▶ _Records for the exercise_

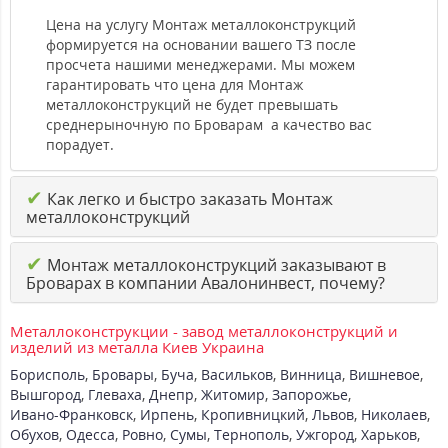
Цена на услугу Монтаж металлоконструкций
формируется на основании вашего ТЗ после
просчета нашими менеджерами. Мы можем
гарантировать что цена для Монтаж
металлоконструкций не будет превышать
среднерыночную по Броварам а качество вас
порадует.
✔
Как легко и быстро заказать Монтаж
металлоконструкций
✔
Монтаж металлоконструкций заказывают в
Броварах в компании Авалонинвест, почему?
Металлоконструкции - завод металлоконструкций и
изделий из металла Киев Украина
Борисполь
,
Бровары
,
Буча
,
Васильков
,
Винница
,
Вишневое
,
Вышгород
,
Глеваха
,
Днепр
,
Житомир
,
Запорожье
,
Ивано-Франковск
,
Ирпень
,
Кропивницкий
,
Львов
,
Николаев
,
Обухов
,
Одесса
,
Ровно
,
Сумы
,
Тернополь
,
Ужгород
,
Харьков
,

▶ _Task objective_
Could you reproduce the data above exactly, without its pictures?

▶ _Solution to the exercise_
Цена на услугу Монтаж металлоконструкций
формируется на основании вашего ТЗ после
просчета нашими менеджерами. Мы можем
гарантировать что цена для Монтаж
металлоконструкций не будет превышать
среднерыночную по Броварам а качество вас
порадует.
✔
Как легко и быстро заказать Монтаж
металлоконструкций
✔
Монтаж металлоконструкций заказывают в
Броварах в компании Авалонинвест, почему?
Металлоконструкции - завод металлоконструкций и
изделий из металла Киев Украина
Борисполь
,
Бровары
,
Буча
,
Васильков
,
Винница
,
Вишневое
,
Вышгород
,
Глеваха
,
Днепр
,
Житомир
,
Запорожье
,
Ивано-Франковск
,
Ирпень
,
Кропивницкий
,
Львов
,
Николаев
,
Обухов
,
Одесса
,
Ровно
,
Сумы
,
Тернополь
,
Ужгород
,
Харьков
,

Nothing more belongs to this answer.